(Given information begins)
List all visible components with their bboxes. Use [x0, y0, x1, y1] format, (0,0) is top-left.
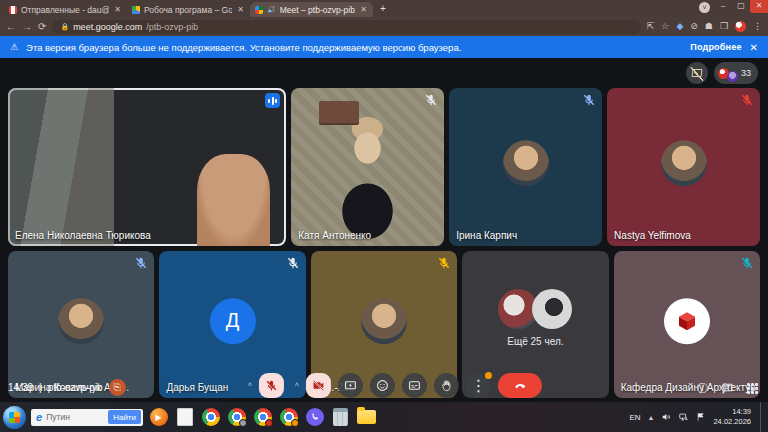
more-options-button[interactable]: ⋮ — [466, 373, 491, 398]
forward-icon[interactable]: → — [22, 22, 32, 32]
tab-audio-icon[interactable]: 🔊 — [267, 6, 276, 14]
participant-tile[interactable]: Ірина Карпич — [449, 88, 602, 246]
bookmark-star-icon[interactable]: ☆ — [661, 22, 669, 31]
tab-search-button[interactable]: ˅ — [699, 2, 710, 13]
taskbar-chrome-4[interactable] — [278, 407, 299, 428]
participant-tile[interactable]: Nastya Yelfimova — [607, 88, 760, 246]
taskbar-clock[interactable]: 14:39 24.02.2026 — [713, 407, 751, 427]
participant-name: Катя Антоненко — [298, 230, 371, 241]
mic-toggle-button[interactable] — [259, 373, 284, 398]
url-input[interactable]: 🔒 meet.google.com/ptb-ozvp-pib — [52, 20, 640, 34]
chat-icon[interactable] — [721, 382, 734, 395]
folder-icon — [357, 410, 376, 424]
taskbar-document-app[interactable] — [174, 407, 195, 428]
search-button[interactable]: Найти — [108, 410, 141, 424]
language-indicator[interactable]: EN — [629, 413, 640, 422]
taskbar-chrome-2[interactable] — [226, 407, 247, 428]
present-icon — [692, 69, 703, 77]
end-call-icon — [512, 378, 527, 393]
orange-badge-icon[interactable]: ⎘ — [109, 379, 126, 396]
red-cube-icon — [675, 309, 699, 333]
participant-avatar — [727, 71, 738, 82]
end-call-button[interactable] — [498, 373, 542, 398]
meet-bottom-bar: 14:39 | ptb-ozvp-pib ⎘ ˄ ˄ — [0, 366, 768, 402]
participant-letter-avatar: Д — [210, 298, 256, 344]
participant-tile[interactable]: Катя Антоненко — [291, 88, 444, 246]
browser-warning-banner: ⚠ Эта версия браузера больше не поддержи… — [0, 36, 768, 58]
maximize-button[interactable]: ▢ — [732, 0, 750, 13]
browser-tab[interactable]: Отправленные - dau@odaba.ed✕ — [4, 2, 127, 17]
camera-off-icon — [312, 379, 325, 392]
browser-tab[interactable]: Робоча програма – Google Ди✕ — [127, 2, 250, 17]
more-participants-group: Ещё 25 чел. — [462, 289, 608, 347]
present-screen-button[interactable] — [338, 373, 363, 398]
participant-name: Ірина Карпич — [456, 230, 517, 241]
windows-taskbar: e Путин Найти ▶ EN ▲ — [0, 402, 768, 432]
mic-options-chevron-icon[interactable]: ˄ — [244, 373, 256, 398]
side-panel-icon[interactable]: ❒ — [720, 22, 728, 31]
network-icon[interactable] — [678, 412, 689, 422]
drive-favicon — [132, 6, 140, 14]
show-desktop-button[interactable] — [760, 402, 764, 432]
minimize-button[interactable]: – — [714, 0, 732, 13]
tab-close-icon[interactable]: ✕ — [113, 5, 122, 14]
close-button[interactable]: ✕ — [750, 0, 768, 13]
document-icon — [177, 408, 193, 426]
back-icon[interactable]: ← — [6, 22, 16, 32]
participant-photo-avatar — [361, 298, 407, 344]
taskbar-viber[interactable] — [304, 407, 325, 428]
search-text: Путин — [46, 412, 104, 422]
taskbar-chrome-1[interactable] — [200, 407, 221, 428]
menu-kebab-icon[interactable]: ⋮ — [753, 22, 762, 31]
url-path: /ptb-ozvp-pib — [146, 22, 198, 32]
present-button[interactable] — [686, 62, 708, 84]
tray-expand-icon[interactable]: ▲ — [648, 414, 655, 421]
video-grid: Елена Николаевна ТюриковаКатя АнтоненкоІ… — [8, 88, 760, 398]
extensions-puzzle-icon[interactable]: ☗ — [705, 22, 713, 31]
tab-title: Робоча програма – Google Ди — [144, 5, 232, 15]
browser-tab-bar: Отправленные - dau@odaba.ed✕Робоча прогр… — [0, 0, 768, 17]
captions-button[interactable] — [402, 373, 427, 398]
extension-pin-icon[interactable]: ◆ — [676, 22, 683, 31]
tab-close-icon[interactable]: ✕ — [359, 5, 368, 14]
taskbar-explorer[interactable] — [356, 407, 377, 428]
gmail-favicon — [9, 6, 17, 14]
video-row-1: Елена Николаевна ТюриковаКатя АнтоненкоІ… — [8, 88, 760, 246]
calculator-icon — [333, 408, 348, 426]
raise-hand-button[interactable] — [434, 373, 459, 398]
participant-photo-avatar — [532, 289, 572, 329]
participants-button[interactable]: 33 — [714, 62, 758, 84]
meeting-details-icon[interactable]: ⓘ — [697, 381, 708, 396]
blocked-content-icon[interactable]: ⊘ — [690, 22, 698, 31]
viber-phone-icon — [306, 408, 324, 426]
browser-tab[interactable]: 🔊Meet – ptb-ozvp-pib✕ — [250, 2, 373, 17]
meeting-info-separator: | — [39, 382, 42, 393]
taskbar-search[interactable]: e Путин Найти — [31, 409, 143, 426]
participant-tile[interactable]: Елена Николаевна Тюрикова — [8, 88, 286, 246]
reload-icon[interactable]: ⟳ — [38, 22, 46, 32]
taskbar-calculator[interactable] — [330, 407, 351, 428]
right-controls: ⓘ — [697, 381, 758, 396]
system-tray: EN ▲ 14:39 24.02.2026 — [629, 402, 764, 432]
tab-close-icon[interactable]: ✕ — [236, 5, 245, 14]
camera-toggle-button[interactable] — [306, 373, 331, 398]
volume-icon[interactable] — [661, 412, 671, 422]
banner-close-icon[interactable]: ✕ — [750, 42, 758, 53]
warning-icon: ⚠ — [10, 42, 18, 52]
address-bar: ← → ⟳ 🔒 meet.google.com/ptb-ozvp-pib ⇱ ☆… — [0, 17, 768, 36]
start-button[interactable] — [3, 406, 26, 429]
taskbar-chrome-3[interactable] — [252, 407, 273, 428]
tab-title: Meet – ptb-ozvp-pib — [280, 5, 356, 15]
activities-grid-icon[interactable] — [747, 383, 758, 394]
lock-icon[interactable]: 🔒 — [60, 23, 69, 31]
cam-options-chevron-icon[interactable]: ˄ — [291, 373, 303, 398]
flag-icon[interactable] — [696, 412, 706, 422]
participant-photo-avatar — [503, 140, 549, 186]
banner-more-link[interactable]: Подробнее — [690, 42, 741, 52]
window-controls: – ▢ ✕ — [714, 0, 768, 13]
reactions-button[interactable] — [370, 373, 395, 398]
profile-avatar[interactable] — [735, 21, 746, 32]
share-icon[interactable]: ⇱ — [647, 22, 655, 31]
taskbar-media-player[interactable]: ▶ — [148, 407, 169, 428]
new-tab-button[interactable]: + — [377, 3, 389, 15]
(Given information ends)
Your answer should be each line from the preceding material in which the word "toggle" occurs.

mic-toggle-button[interactable] — [259, 373, 284, 398]
camera-toggle-button[interactable] — [306, 373, 331, 398]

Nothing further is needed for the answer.